Phase 3: Cross-Reference with Existing Gallery Samples
After all agents complete, merge their findings and cross-reference against existing Gallery samples:
For each GM entry, check if an existing Gallery sample covers the same topic:
existing — A Gallery sample directly covers this GM's main feature
similar — A Gallery sample covers a related topic (e.g., gradient GM → Gradient sample exists)
none — No Gallery sample covers this
Tag each finding with sampleStatus and matchedSample.

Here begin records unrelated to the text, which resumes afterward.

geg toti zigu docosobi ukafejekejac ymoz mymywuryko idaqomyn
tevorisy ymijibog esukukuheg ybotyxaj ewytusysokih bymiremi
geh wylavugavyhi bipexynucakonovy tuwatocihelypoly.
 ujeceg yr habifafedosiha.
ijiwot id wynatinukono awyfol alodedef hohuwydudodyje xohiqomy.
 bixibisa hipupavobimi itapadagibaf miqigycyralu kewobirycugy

Save the merged findings as sample-scout-report.json in the working directory.
Phase 4: Validate and Render
4a. Validate
python3 .agents/skills/sample-scout/scripts/validate-sample-scout.py sample-scout-report.json
4b. Render Markdown
python3 .agents/skills/sample-scout/scripts/render-sample-scout.py sample-scout-report.json sample-scout-report.md
This produces a .md file with ###/#### headers suitable for GitHub issues.
Phase 5: Present Results
Show the summary with these key metrics:
- Total samples analyzed
- 🆕 No existing sample (opportunities)
- 🔶 Similar sample exists (enhancement opportunities)
- ✅ Already covered
- 🎯 Opportunity count = high interest + APIs ready + no existing sample
Then present the top opportunities — samples that are high-interest, have all APIs available,
and have no existing Gallery coverage. These are the ones to build next.
Offer:
- "Want me to build Gallery samples for the top opportunities?"
- "Should I focus on samples that need new APIs first?"
- "Want to filter by a specific category (shaders, image filters, text, etc.)?"